(Beginning of Excerpted data)

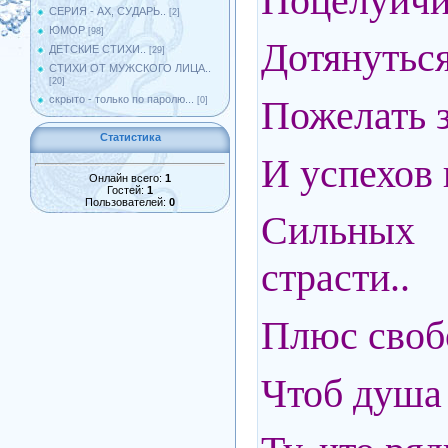
Поцелуйчик
СЕРИЯ - АХ, СУДАРЬ..
[2]
ЮМОР
[98]
Дотянуться
ДЕТСКИЕ СТИХИ..
[29]
СТИХИ ОТ МУЖСКОГО ЛИЦА..
[20]
Пожелать з
скрыто - только по паролю...
[0]
Статистика
И успехов 
Онлайн всего:
1
Гостей:
1
Пользователей:
0
Сильных
страсти..
Плюс своб
Чтоб душа 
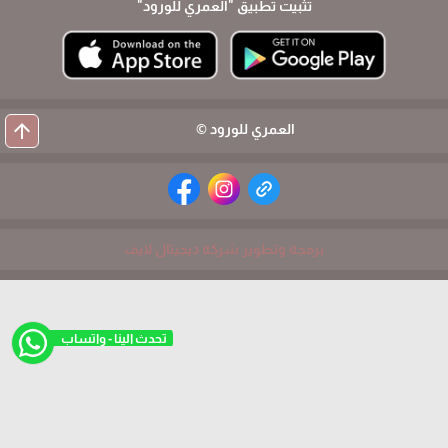
تثبيت تطبيق
"العمري للورود"
arrow_upward
العمري للورود ©
برمجة وتطوير شركة ديجيتال لايف
تحدث الينا - واتساب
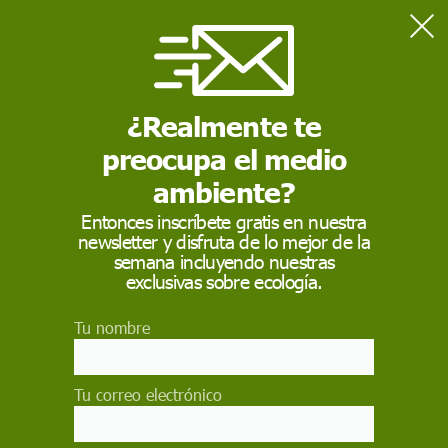
Home
Actualidad
El lince ibérico regresa a Cabañeros 50 años después
¿Realmente te
preocupa el medio
ACTUALIDAD
ambiente?
El lince ibérico regresa
Entonces inscríbete gratis en nuestra
a Cabañeros 50 años
newsletter y disfruta de lo mejor de la
semana incluyendo nuestras
después
exclusivas sobre ecología.
Una hembra acogida en un centro de
Tu nombre
recuperación ha sido soltada en un amplio
cercado donde se han introducido conejos para
que se aclimate a la zona
Tu correo electrónico
EP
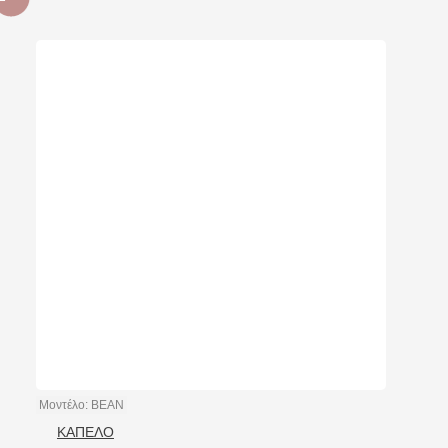
Μοντέλο:
BEAN
ΚΑΠΕΛΟ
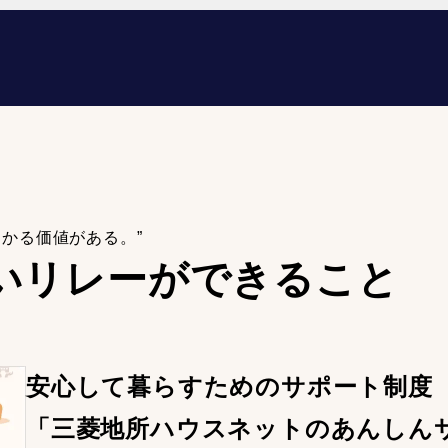
わかる価値がある。”
いリレーが
できること
安心して暮らすためのサポート制度
「三菱地所ハウスネットのあんしん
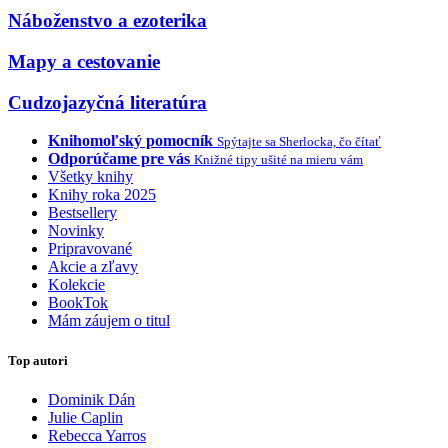
Náboženstvo a ezoterika
Mapy a cestovanie
Cudzojazyčná literatúra
Knihomoľský pomocník
Spýtajte sa Sherlocka, čo čítať
Odporúčame pre vás
Knižné tipy ušité na mieru vám
Všetky knihy
Knihy roka 2025
Bestsellery
Novinky
Pripravované
Akcie a zľavy
Kolekcie
BookTok
Mám záujem o titul
Top autori
Dominik Dán
Julie Caplin
Rebecca Yarros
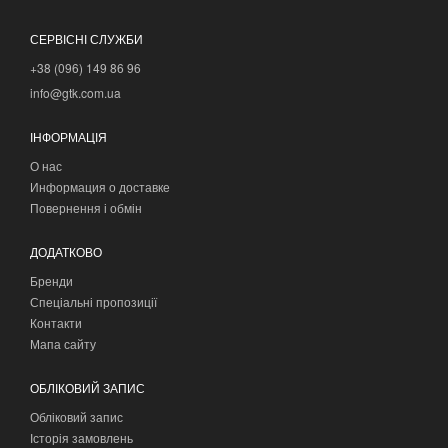
СЕРВІСНІ СЛУЖБИ
+38 (096) 149 86 96
info@gtk.com.ua
ІНФОРМАЦІЯ
О нас
Информация о доставке
Повернення і обмін
ДОДАТКОВО
Бренди
Спеціальні пропозиції
Контакти
Мапа сайту
ОБЛІКОВИЙ ЗАПИС
Обліковий запис
Історія замовлень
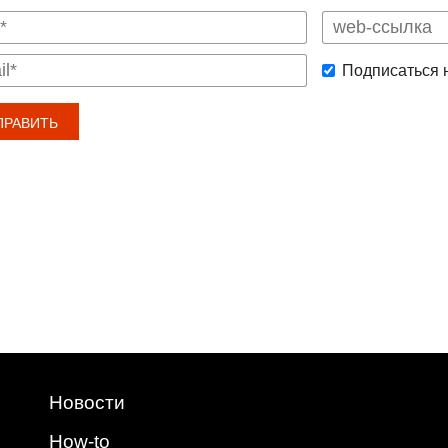
Подписаться 
Новости
How-to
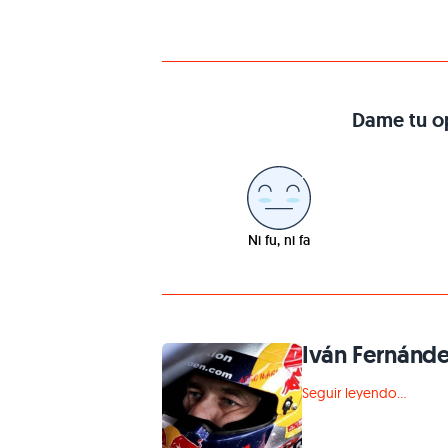
Dame tu op
Ni fu, ni fa
Iván Fernánd
Seguir leyendo...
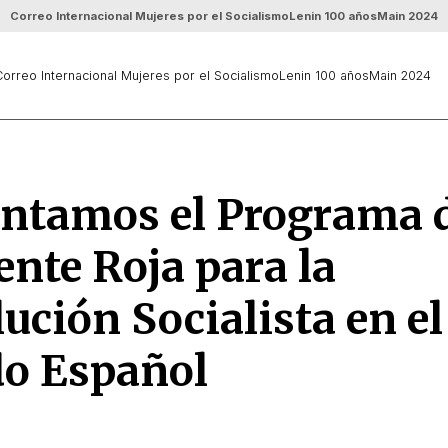
Correo Internacional Mujeres por el Socialismo
Lenin 100 años
Main 2024
orreo Internacional Mujeres por el Socialismo
Lenin 100 años
Main 2024
entamos el Programa 
ente Roja para la
ución Socialista en el
do Español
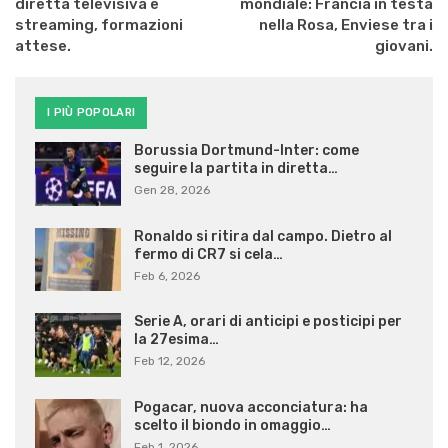
diretta televisiva e
mondiale: Francia in testa
streaming, formazioni
nella Rosa, Enviese tra i
attese.
giovani.
I PIÙ POPOLARI
Borussia Dortmund-Inter: come
seguire la partita in diretta…
Gen 28, 2026
Ronaldo si ritira dal campo. Dietro al
fermo di CR7 si cela…
Feb 6, 2026
Serie A, orari di anticipi e posticipi per
la 27esima…
Feb 12, 2026
Pogacar, nuova acconciatura: ha
scelto il biondo in omaggio…
Feb 1, 2026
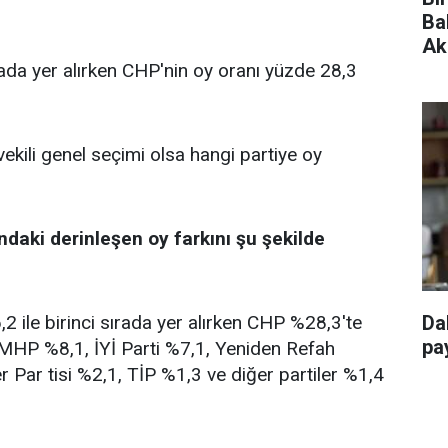
Ba
Ak
rada yer alırken CHP'nin oy oranı yüzde 28,3
vekili genel seçimi olsa hangi partiye oy
ndaki derinleşen oy farkını şu şekilde
 ile birinci sırada yer alırken CHP %28,3'te
Da
pay
, MHP %8,1, İYİ Parti %7,1, Yeniden Refah
r Par tisi %2,1, TİP %1,3 ve diğer partiler %1,4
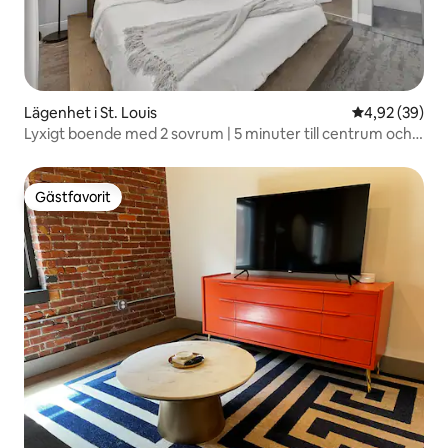
Lägenhet i St. Louis
4,92 av 5 i g
4,92 (39)
Lyxigt boende med 2 sovrum | 5 minuter till centrum och
stadion
Gästfavorit
Gästfavorit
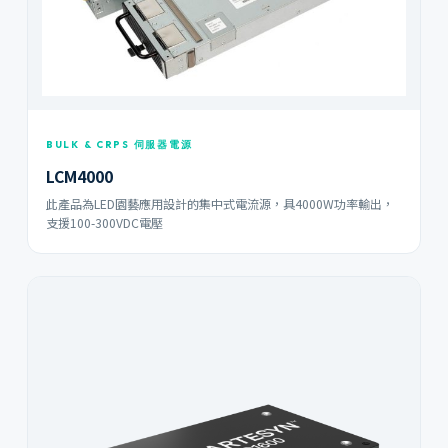
BULK & CRPS 伺服器電源
LCM4000
此產品為LED園藝應用設計的集中式電流源，具4000W功率輸出，
支援100-300VDC電壓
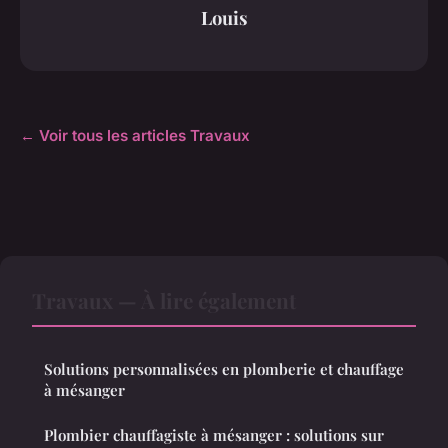
Louis
← Voir tous les articles Travaux
Travaux — À lire également
Solutions personnalisées en plomberie et chauffage
à mésanger
Plombier chauffagiste à mésanger : solutions sur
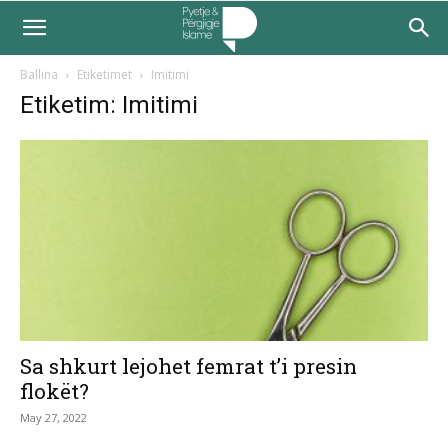
Ballina
Etiketimet
Imitimi
Etiketim: Imitimi
Sa shkurt lejohet femrat t’i presin
flokët?
May 27, 2022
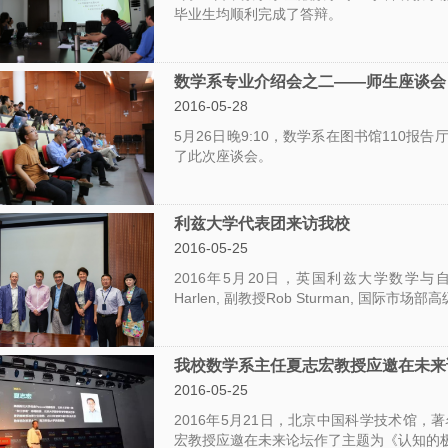
毕业生均顺利完成了答辩。
数学系专业介绍会之二——师生座谈会
2016-05-28
5月26日晚9:10，数学系在图书馆110
了此次座谈会。
利兹大学代表团来访我校
2016-05-25
2016年5月20日，英国利兹大学数学与自然科学
Harlen, 副教授Rob Sturman, 国际市场部
我校数学系主任夏志宏教授应邀在未来
2016-05-25
2016年5月21日，北京中国科学技术馆
宏教授应邀在未来论坛作了主题为《认知的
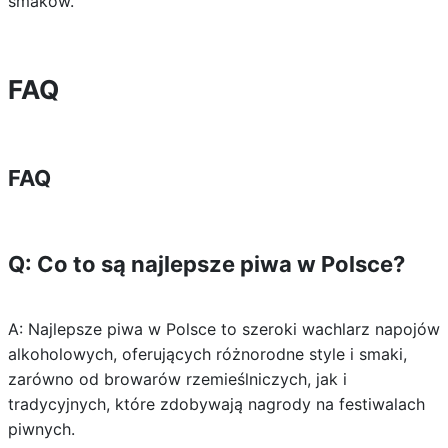
smaków.
FAQ
FAQ
Q: Co to są najlepsze piwa w Polsce?
A: Najlepsze piwa w Polsce to szeroki wachlarz napojów
alkoholowych, oferujących różnorodne style i smaki,
zarówno od browarów rzemieślniczych, jak i
tradycyjnych, które zdobywają nagrody na festiwalach
piwnych.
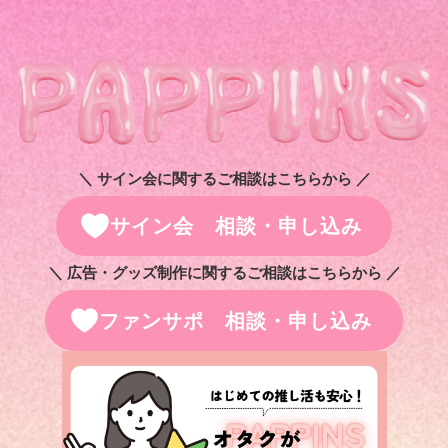
＼ サイン会に関するご相談はこちらから ／
サイン会 相談・申し込み
＼ 広告・グッズ制作に関するご相談はこちらから ／
ファンサポ 相談・申し込み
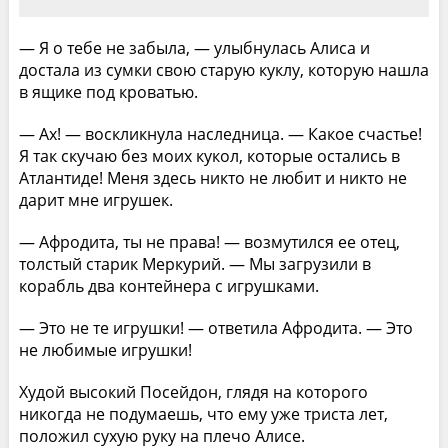
— Я о тебе не забыла, — улыбнулась Алиса и
достала из сумки свою старую куклу, которую нашла
в ящике под кроватью.
— Ах! — воскликнула наследница. — Какое счастье!
Я так скучаю без моих кукол, которые остались в
Атлантиде! Меня здесь никто не любит и никто не
дарит мне игрушек.
— Афродита, ты не права! — возмутился ее отец,
толстый старик Меркурий. — Мы загрузили в
корабль два контейнера с игрушками.
— Это не те игрушки! — ответила Афродита. — Это
не любимые игрушки!
Худой высокий Посейдон, глядя на которого
никогда не подумаешь, что ему уже триста лет,
положил сухую руку на плечо Алисе.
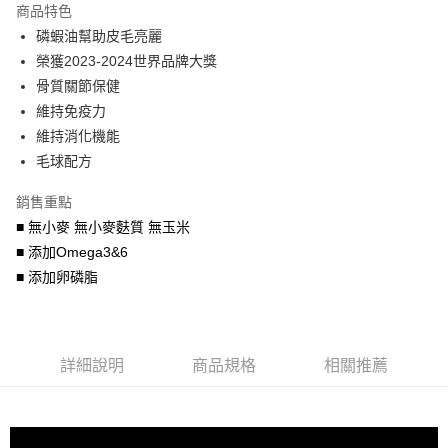
商品特色
6 期 0 利率 每期
NT$83
21家銀行
合作金庫商業銀行
第一商業銀行
磷蝦油幫助皮毛亮麗
華南商業銀行
彰化商業銀行
合作金庫商業銀行
第一商業銀行
LINE Pay
榮獲2023-2024世界品牌大獎
上海商業儲蓄銀行
台北富邦商業銀行
華南商業銀行
彰化商業銀行
國泰世華商業銀行
兆豐國際商業銀行
骨質關節保健
Apple Pay
上海商業儲蓄銀行
台北富邦商業銀行
臺灣中小企業銀行
台中商業銀行
維持免疫力
國泰世華商業銀行
兆豐國際商業銀行
匯豐（台灣）商業銀行
華泰商業銀行
街口支付
臺灣中小企業銀行
台中商業銀行
維持消化機能
聯邦商業銀行
遠東國際商業銀行
匯豐（台灣）商業銀行
華泰商業銀行
毛球配方
悠遊付
元大商業銀行
永豐商業銀行
聯邦商業銀行
遠東國際商業銀行
玉山商業銀行
星展（台灣）商業銀行
元大商業銀行
永豐商業銀行
銷售重點
AFTEE先享後付
台新國際商業銀行
中國信託商業銀行
玉山商業銀行
星展（台灣）商業銀行
■ 無小麥 無小麥麩質 無玉米
相關說明
台灣樂天信用卡公司
台新國際商業銀行
中國信託商業銀行
■ 添加Omega3&6
【關於「AFTEE先享後付」】
台灣樂天信用卡公司
ATM付款
AFTEE先享後付是「在收到商品之後才付款」的支付方式。 讓您購物簡單
■ 添加卵磷脂
便利好安心！
１．簡單：不需註冊會員、不需綁卡、不需儲值。
運送方式
２．便利：只要手機號碼，簡訊認證，即可結帳。
３．安心：先確認商品／服務後，再付款。
宅配運費
詳細說明
商品規格
相關推薦
每筆NT$120，滿NT$688(含以上)免運費
【「AFTEE先享後付」結帳流程】
１．於結帳方式選擇「AFTEE先享後付」後，將跳轉至「AFTEE先享後付」
香港地區
查看運費
結帳頁面，進行簡訊認證並確認金額後，即可完成結帳。
２．訂單成立數日內，您將收到繳費通知簡訊。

(End of Excerpted data)

■ Exercise description
Return all the records exactly, excluding images.

■ Expected answer
Поцелуйчик
СЕРИЯ - АХ, СУДАРЬ..
[2]
ЮМОР
[98]
Дотянуться
ДЕТСКИЕ СТИХИ..
[29]
СТИХИ ОТ МУЖСКОГО ЛИЦА..
[20]
Пожелать з
скрыто - только по паролю...
[0]
Статистика
И успехов 
Онлайн всего:
1
Гостей:
1
Пользователей:
0
Сильных
страсти..
Плюс своб
Чтоб душа 
تثبيت تطبيق
"العمري للورود"
arrow_upward
العمري للورود ©
برمجة وتطوير شركة ديجيتال لايف
تحدث الينا - واتساب
Home
Actualidad
El lince ibérico regresa a Cabañeros 50 años después
¿Realmente te
preocupa el medio
ACTUALIDAD
ambiente?
El lince ibérico regresa
Entonces inscríbete gratis en nuestra
a Cabañeros 50 años
newsletter y disfruta de lo mejor de la
semana incluyendo nuestras
después
exclusivas sobre ecología.
Una hembra acogida en un centro de
Tu nombre
recuperación ha sido soltada en un amplio
cercado donde se han introducido conejos para
que se aclimate a la zona
Tu correo electrónico
EP
Μοντέλο:
BEAN
ΚΑΠΕΛΟ
わかる価値がある。”
いリレーが
できること
安心して暮らすためのサポート制度
「三菱地所ハウスネットのあんしん
Náboženstvo a ezoterika
Mapy a cestovanie
Cudzojazyčná literatúra
Knihomoľský pomocník
Spýtajte sa Sherlocka, čo čítať
Odporúčame pre vás
Knižné tipy ušité na mieru vám
Všetky knihy
Knihy roka 2025
Bestsellery
Novinky
Pripravované
Akcie a zľavy
Kolekcie
BookTok
Mám záujem o titul
Top autori
Dominik Dán
Julie Caplin
Rebecca Yarros
СЕРВІСНІ СЛУЖБИ
+38 (096) 149 86 96
info@gtk.com.ua
ІНФОРМАЦІЯ
О нас
Информация о доставке
Повернення і обмін
ДОДАТКОВО
Бренди
Спеціальні пропозиції
Контакти
Мапа сайту
ОБЛІКОВИЙ ЗАПИС
Обліковий запис
Історія замовлень
Подписаться 
Новости
How-to
Dame tu op
Ni fu, ni fa
Iván Fernánd
Seguir leyendo...
Correo Internacional Mujeres por el Socialismo
Lenin 100 años
Main 2024
orreo Internacional Mujeres por el Socialismo
Lenin 100 años
Main 2024
entamos el Programa 
ente Roja para la
ución Socialista en el
do Español
diretta televisiva e
mondiale: Francia in testa
streaming, formazioni
nella Rosa, Enviese tra i
attese.
giovani.
I PIÙ POPOLARI
Borussia Dortmund-Inter: come
seguire la partita in diretta…
Gen 28, 2026
Ronaldo si ritira dal campo. Dietro al
fermo di CR7 si cela…
Feb 6, 2026
Serie A, orari di anticipi e posticipi per
la 27esima…
Feb 12, 2026
Pogacar, nuova acconciatura: ha
scelto il biondo in omaggio…
Feb 1, 2026
Ba
Ak
rada yer alırken CHP'nin oy oranı yüzde 28,3
vekili genel seçimi olsa hangi partiye oy
ndaki derinleşen oy farkını şu şekilde
 ile birinci sırada yer alırken CHP %28,3'te
Da
pay
, MHP %8,1, İYİ Parti %7,1, Yeniden Refah
r Par tisi %2,1, TİP %1,3 ve diğer partiler %1,4
Lägenhet i St. Louis
4,92 av 5 i g
4,92 (39)
Lyxigt boende med 2 sovrum | 5 minuter till centrum och
stadion
Gästfavorit
Gästfavorit
BULK & CRPS 伺服器電源
LCM4000
此產品為LED園藝應用設計的集中式電流源，具4000W功率輸出，
支援100-300VDC電壓
Louis
← Voir tous les articles Travaux
Travaux — À lire également
Solutions personnalisées en plomberie et chauffage
à mésanger
Plombier chauffagiste à mésanger : solutions sur
Ballina
Etiketimet
Imitimi
Etiketim: Imitimi
Sa shkurt lejohet femrat t’i presin
flokët?
May 27, 2022
毕业生均顺利完成了答辩。
数学系专业介绍会之二——师生座谈会
2016-05-28
5月26日晚9:10，数学系在图书馆110
了此次座谈会。
利兹大学代表团来访我校
2016-05-25
2016年5月20日，英国利兹大学数学与自然科学
Harlen, 副教授Rob Sturman, 国际市场部
我校数学系主任夏志宏教授应邀在未来
2016-05-25
2016年5月21日，北京中国科学技术馆
宏教授应邀在未来论坛作了主题为《认知的
smaków.
FAQ
FAQ
Q: Co to są najlepsze piwa w Polsce?
A: Najlepsze piwa w Polsce to szeroki wachlarz napojów
alkoholowych, oferujących różnorodne style i smaki,
zarówno od browarów rzemieślniczych, jak i
tradycyjnych, które zdobywają nagrody na festiwalach
piwnych.
＼ サイン会に関するご相談はこちらから ／
サイン会 相談・申し込み
＼ 広告・グッズ制作に関するご相談はこちらから ／
ファンサポ 相談・申し込み
— Я о тебе не забыла, — улыбнулась Алиса и
достала из сумки свою старую куклу, которую нашла
в ящике под кроватью.
— Ах! — воскликнула наследница. — Какое счастье!
Я так скучаю без моих кукол, которые остались в
Атлантиде! Меня здесь никто не любит и никто не
дарит мне игрушек.
— Афродита, ты не права! — возмутился ее отец,
толстый старик Меркурий. — Мы загрузили в
корабль два контейнера с игрушками.
— Это не те игрушки! — ответила Афродита. — Это
не любимые игрушки!
Худой высокий Посейдон, глядя на которого
никогда не подумаешь, что ему уже триста лет,
положил сухую руку на плечо Алисе.
商品特色
6 期 0 利率 每期
NT$83
21家銀行
合作金庫商業銀行
第一商業銀行
磷蝦油幫助皮毛亮麗
華南商業銀行
彰化商業銀行
合作金庫商業銀行
第一商業銀行
LINE Pay
榮獲2023-2024世界品牌大獎
上海商業儲蓄銀行
台北富邦商業銀行
華南商業銀行
彰化商業銀行
國泰世華商業銀行
兆豐國際商業銀行
骨質關節保健
Apple Pay
上海商業儲蓄銀行
台北富邦商業銀行
臺灣中小企業銀行
台中商業銀行
維持免疫力
國泰世華商業銀行
兆豐國際商業銀行
匯豐（台灣）商業銀行
華泰商業銀行
街口支付
臺灣中小企業銀行
台中商業銀行
維持消化機能
聯邦商業銀行
遠東國際商業銀行
匯豐（台灣）商業銀行
華泰商業銀行
毛球配方
悠遊付
元大商業銀行
永豐商業銀行
聯邦商業銀行
遠東國際商業銀行
玉山商業銀行
星展（台灣）商業銀行
元大商業銀行
永豐商業銀行
銷售重點
AFTEE先享後付
台新國際商業銀行
中國信託商業銀行
玉山商業銀行
星展（台灣）商業銀行
■ 無小麥 無小麥麩質 無玉米
相關說明
台灣樂天信用卡公司
台新國際商業銀行
中國信託商業銀行
■ 添加Omega3&6
【關於「AFTEE先享後付」】
台灣樂天信用卡公司
ATM付款
AFTEE先享後付是「在收到商品之後才付款」的支付方式。 讓您購物簡單
■ 添加卵磷脂
便利好安心！
１．簡單：不需註冊會員、不需綁卡、不需儲值。
運送方式
２．便利：只要手機號碼，簡訊認證，即可結帳。
３．安心：先確認商品／服務後，再付款。
宅配運費
詳細說明
商品規格
相關推薦
每筆NT$120，滿NT$688(含以上)免運費
【「AFTEE先享後付」結帳流程】
１．於結帳方式選擇「AFTEE先享後付」後，將跳轉至「AFTEE先享後付」
香港地區
查看運費
結帳頁面，進行簡訊認證並確認金額後，即可完成結帳。
２．訂單成立數日內，您將收到繳費通知簡訊。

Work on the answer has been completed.